Sa place d’outsider revendiquée lui permet d’élever une voix discordante et singulière dans des débats marqués par les certitudes, les idéologies clivées. Si elle dénonce le racisme de certains, elle garde aussi une distance amusée vis-à-vis de la gauche libérale, et notamment celle des Noirs américains. Elle découvre leurs convictions, leur rigidité morale, avec une sorte d’incrédulité attendrie. « Ils regardaient le monde avec un sérieux lumineux, utopique, qui l’émouvait sans jamais la convaincre », écrit Adichie.

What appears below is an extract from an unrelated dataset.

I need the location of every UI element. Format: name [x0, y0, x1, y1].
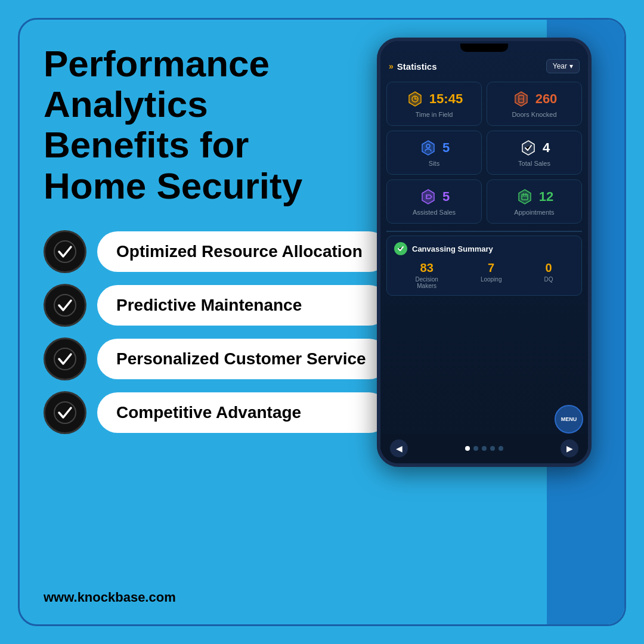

Elle ne voit pas pourquoi elle devrait refuser lorsqu’une femme blanche lui demande dans la rue si elle peut toucher ses cheveux, ou pourquoi elle devrait aller à toutes les manifestations auxquelles son petit ami se rend. Elle ne partage pas toutes ses indignations. Certaines lui sont étrangères, parfois même incompréhensibles. A ce propos, elle écrit : « il s’attendait à ce qu’elle éprouve des sentiments inconnus d’elle. »

La plupart du temps, plutôt que de se focaliser sur des théories abstraites, universitaires, Ifemelu préfère parler de ses problèmes du quotidien. C’est dans ces détails que se joue vraiment son expérience ; elle raconte par exemple la manière dont elle commence par imiter l’accent américain pour s’intégrer, avant de revenir délibérément à son accent nigérian. Si, dans la version originale du texte, Ifemelu s’exprime de manière très américaine sur son blog, l’élégante prose d’Adichie est d’ailleurs beaucoup plus nigériane – le vocabulaire et les expressions employées sont très différents. Comme son héroïne, Adichie montre ainsi qu’elle maîtrise parfaitement le style américain, mais choisit de rester fidèle à l’anglais qui est parlé chez elle, dans sa version la plus littéraire.

Être une femme dans notre monde, chez Adichie, est toujours un mélange de lutte pour l’indépendance et d’inévitables compromis.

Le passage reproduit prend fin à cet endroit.